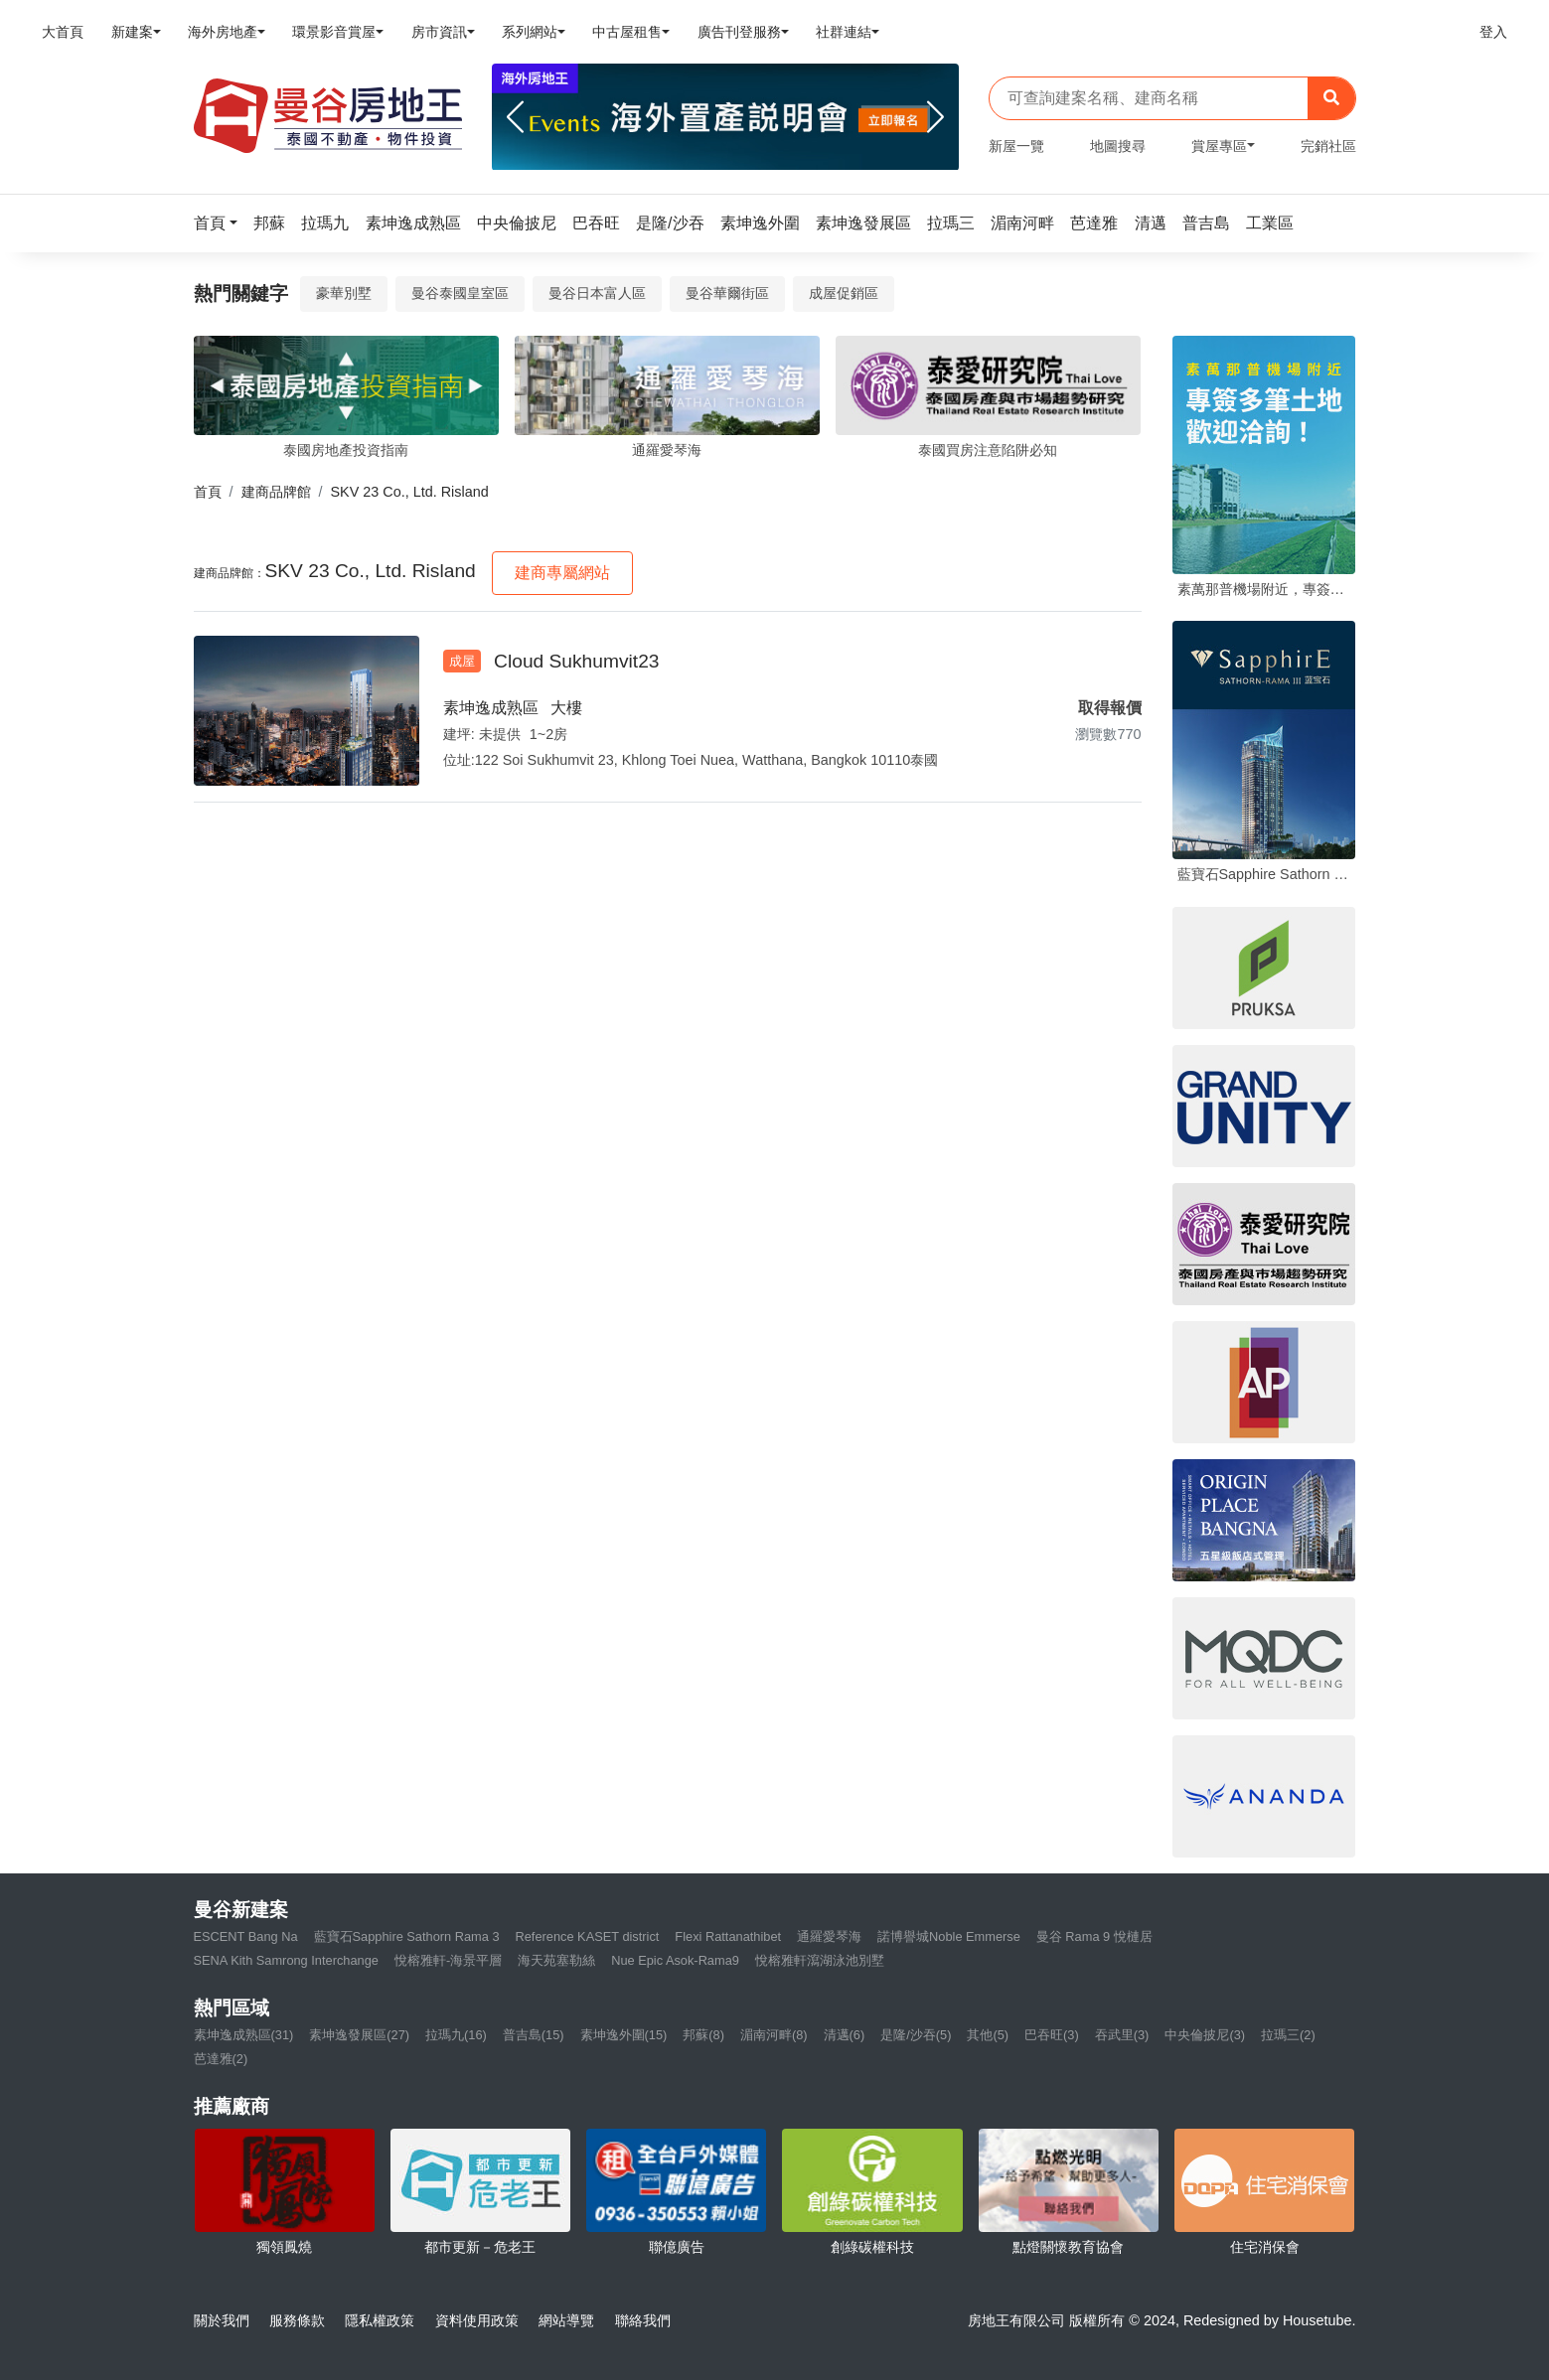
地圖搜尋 (1118, 146)
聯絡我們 (643, 2320)
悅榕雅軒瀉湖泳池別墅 (819, 1960)
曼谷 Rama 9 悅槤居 (1094, 1936)
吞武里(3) (1122, 2034)
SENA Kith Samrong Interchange (286, 1960)
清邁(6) (844, 2034)
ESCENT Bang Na (246, 1936)
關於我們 (221, 2320)
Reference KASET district (588, 1936)
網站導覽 (566, 2320)
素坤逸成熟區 (491, 707)
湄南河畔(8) (774, 2034)
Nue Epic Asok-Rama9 (675, 1960)
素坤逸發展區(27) (359, 2034)
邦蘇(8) (703, 2034)
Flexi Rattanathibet (728, 1936)
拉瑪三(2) (1288, 2034)
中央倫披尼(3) (1204, 2034)
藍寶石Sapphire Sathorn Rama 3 (407, 1936)
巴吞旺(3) (1051, 2034)
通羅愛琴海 (829, 1936)
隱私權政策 (379, 2320)
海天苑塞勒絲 (556, 1960)
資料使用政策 (477, 2320)
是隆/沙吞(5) (915, 2034)
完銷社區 (1328, 146)
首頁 (208, 492)
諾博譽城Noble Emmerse (948, 1936)
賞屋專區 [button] (1219, 146)
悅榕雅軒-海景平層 (448, 1960)
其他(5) (987, 2034)
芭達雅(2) (221, 2058)
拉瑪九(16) (456, 2034)
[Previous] (515, 117)
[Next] (935, 117)
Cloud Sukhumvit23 (576, 661)
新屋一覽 (1016, 146)
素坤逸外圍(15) (624, 2034)
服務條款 (297, 2320)
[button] (221, 223)
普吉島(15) (533, 2034)
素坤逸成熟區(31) (244, 2034)
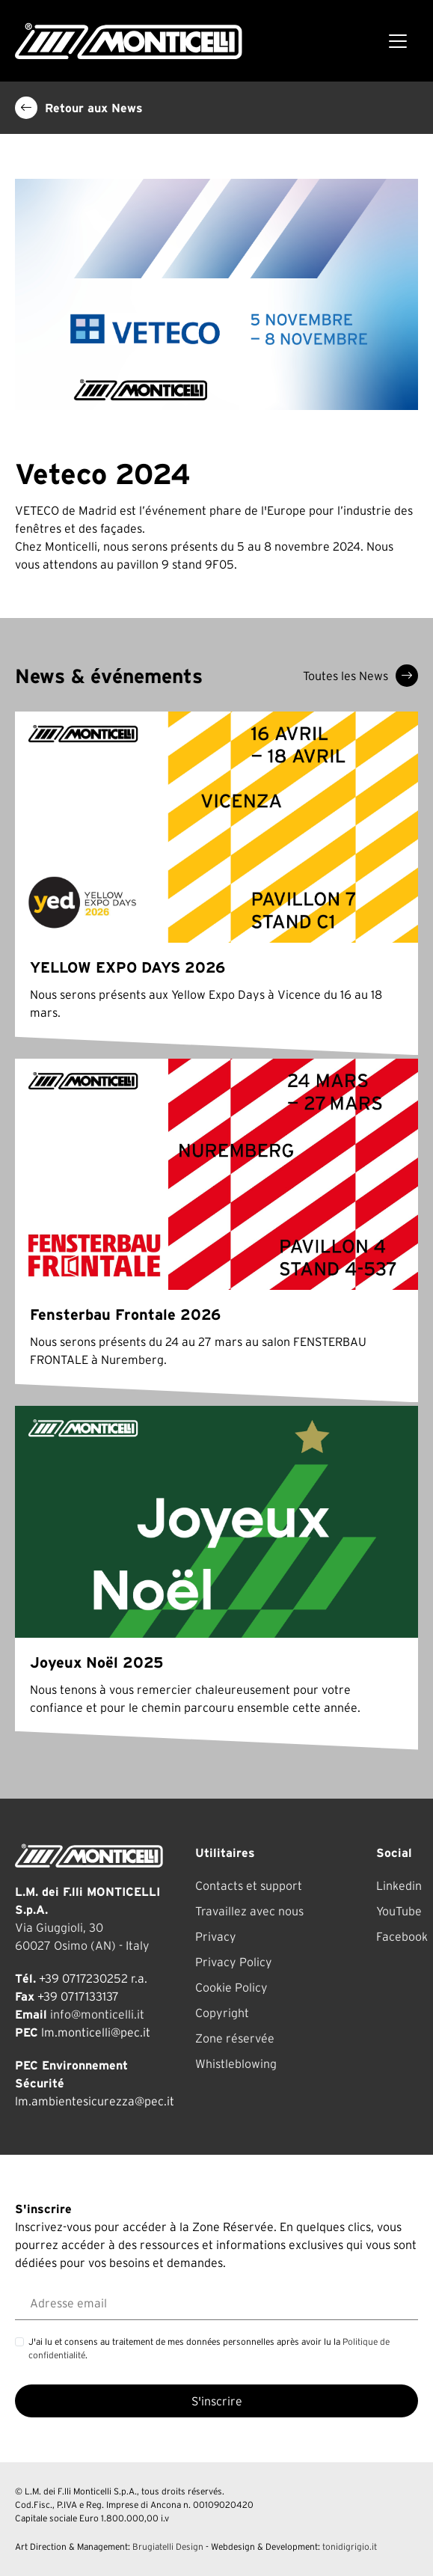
= = =
## Problem
Start to finish, write out the data above exactly, omitting all pictures.

## Exercise answer
地圖搜尋 (1118, 146)
聯絡我們 (643, 2320)
悅榕雅軒瀉湖泳池別墅 (819, 1960)
曼谷 Rama 9 悅槤居 (1094, 1936)
吞武里(3) (1122, 2034)
SENA Kith Samrong Interchange (286, 1960)
清邁(6) (844, 2034)
ESCENT Bang Na (246, 1936)
關於我們 (221, 2320)
Reference KASET district (588, 1936)
網站導覽 (566, 2320)
素坤逸成熟區 (491, 707)
湄南河畔(8) (774, 2034)
Nue Epic Asok-Rama9 (675, 1960)
素坤逸發展區(27) (359, 2034)
邦蘇(8) (703, 2034)
Flexi Rattanathibet (728, 1936)
拉瑪三(2) (1288, 2034)
中央倫披尼(3) (1204, 2034)
藍寶石Sapphire Sathorn Rama 3 (407, 1936)
巴吞旺(3) (1051, 2034)
通羅愛琴海 (829, 1936)
隱私權政策 (379, 2320)
海天苑塞勒絲 (556, 1960)
資料使用政策 (477, 2320)
是隆/沙吞(5) (915, 2034)
完銷社區 (1328, 146)
首頁 (208, 492)
諾博譽城Noble Emmerse (948, 1936)
賞屋專區 [button] (1219, 146)
悅榕雅軒-海景平層 (448, 1960)
其他(5) (987, 2034)
芭達雅(2) (221, 2058)
拉瑪九(16) (456, 2034)
[Previous] (515, 117)
[Next] (935, 117)
Cloud Sukhumvit23 (576, 661)
新屋一覽 (1016, 146)
素坤逸外圍(15) (624, 2034)
服務條款 (297, 2320)
[button] (221, 223)
普吉島(15) (533, 2034)
素坤逸成熟區(31) (244, 2034)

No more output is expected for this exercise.